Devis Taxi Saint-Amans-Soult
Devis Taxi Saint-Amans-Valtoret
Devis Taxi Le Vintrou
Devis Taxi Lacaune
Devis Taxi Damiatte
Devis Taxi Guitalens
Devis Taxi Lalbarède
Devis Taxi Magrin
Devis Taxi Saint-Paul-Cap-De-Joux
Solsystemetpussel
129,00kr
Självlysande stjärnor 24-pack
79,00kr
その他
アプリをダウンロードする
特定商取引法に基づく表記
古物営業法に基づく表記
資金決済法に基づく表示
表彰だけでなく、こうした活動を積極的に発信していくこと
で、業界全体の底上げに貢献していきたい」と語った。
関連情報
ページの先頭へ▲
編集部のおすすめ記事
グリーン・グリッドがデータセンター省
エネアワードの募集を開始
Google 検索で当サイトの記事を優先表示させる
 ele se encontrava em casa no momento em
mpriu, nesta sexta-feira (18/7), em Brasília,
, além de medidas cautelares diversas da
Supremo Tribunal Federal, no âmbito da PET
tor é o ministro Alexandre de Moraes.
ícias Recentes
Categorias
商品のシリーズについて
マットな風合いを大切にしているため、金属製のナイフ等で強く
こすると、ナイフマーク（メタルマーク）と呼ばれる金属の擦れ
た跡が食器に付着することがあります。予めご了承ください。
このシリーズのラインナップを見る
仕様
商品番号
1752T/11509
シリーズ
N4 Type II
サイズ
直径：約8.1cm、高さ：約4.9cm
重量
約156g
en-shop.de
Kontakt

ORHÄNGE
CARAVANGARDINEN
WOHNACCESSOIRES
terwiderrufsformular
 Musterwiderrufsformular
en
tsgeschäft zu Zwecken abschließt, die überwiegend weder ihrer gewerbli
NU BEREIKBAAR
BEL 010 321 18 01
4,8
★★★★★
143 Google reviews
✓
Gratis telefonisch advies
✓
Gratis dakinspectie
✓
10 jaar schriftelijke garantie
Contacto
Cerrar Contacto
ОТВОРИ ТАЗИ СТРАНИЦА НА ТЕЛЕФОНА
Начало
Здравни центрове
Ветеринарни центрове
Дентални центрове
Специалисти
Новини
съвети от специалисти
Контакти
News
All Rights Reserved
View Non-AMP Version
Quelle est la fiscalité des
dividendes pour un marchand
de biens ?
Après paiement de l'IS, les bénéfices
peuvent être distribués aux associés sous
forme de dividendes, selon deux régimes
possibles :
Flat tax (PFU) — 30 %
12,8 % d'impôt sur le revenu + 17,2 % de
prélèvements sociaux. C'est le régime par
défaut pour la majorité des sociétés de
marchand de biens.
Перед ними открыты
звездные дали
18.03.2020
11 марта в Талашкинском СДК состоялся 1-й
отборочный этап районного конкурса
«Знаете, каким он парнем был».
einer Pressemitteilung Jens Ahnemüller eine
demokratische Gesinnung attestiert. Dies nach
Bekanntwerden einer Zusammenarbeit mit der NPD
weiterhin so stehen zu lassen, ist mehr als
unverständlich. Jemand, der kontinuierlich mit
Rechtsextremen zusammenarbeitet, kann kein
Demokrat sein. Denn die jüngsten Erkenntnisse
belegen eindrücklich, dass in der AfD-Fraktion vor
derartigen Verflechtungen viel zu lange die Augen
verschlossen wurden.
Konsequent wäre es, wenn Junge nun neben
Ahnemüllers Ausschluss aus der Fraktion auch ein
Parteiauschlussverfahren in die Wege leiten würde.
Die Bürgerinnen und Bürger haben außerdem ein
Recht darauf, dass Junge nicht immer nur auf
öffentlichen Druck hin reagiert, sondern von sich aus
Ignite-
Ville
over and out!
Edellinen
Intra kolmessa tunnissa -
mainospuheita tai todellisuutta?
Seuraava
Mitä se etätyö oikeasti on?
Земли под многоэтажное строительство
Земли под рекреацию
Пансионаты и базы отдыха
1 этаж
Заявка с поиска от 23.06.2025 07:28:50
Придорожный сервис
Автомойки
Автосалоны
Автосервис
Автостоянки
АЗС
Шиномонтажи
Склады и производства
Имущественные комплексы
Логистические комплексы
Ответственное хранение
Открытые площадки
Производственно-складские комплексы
▬▬▬▬▬▬▬▬▬▬
The answer must consist of every line from the data that holds the string "комплексы".

Имущественные комплексы
Логистические комплексы
Производственно-складские комплексы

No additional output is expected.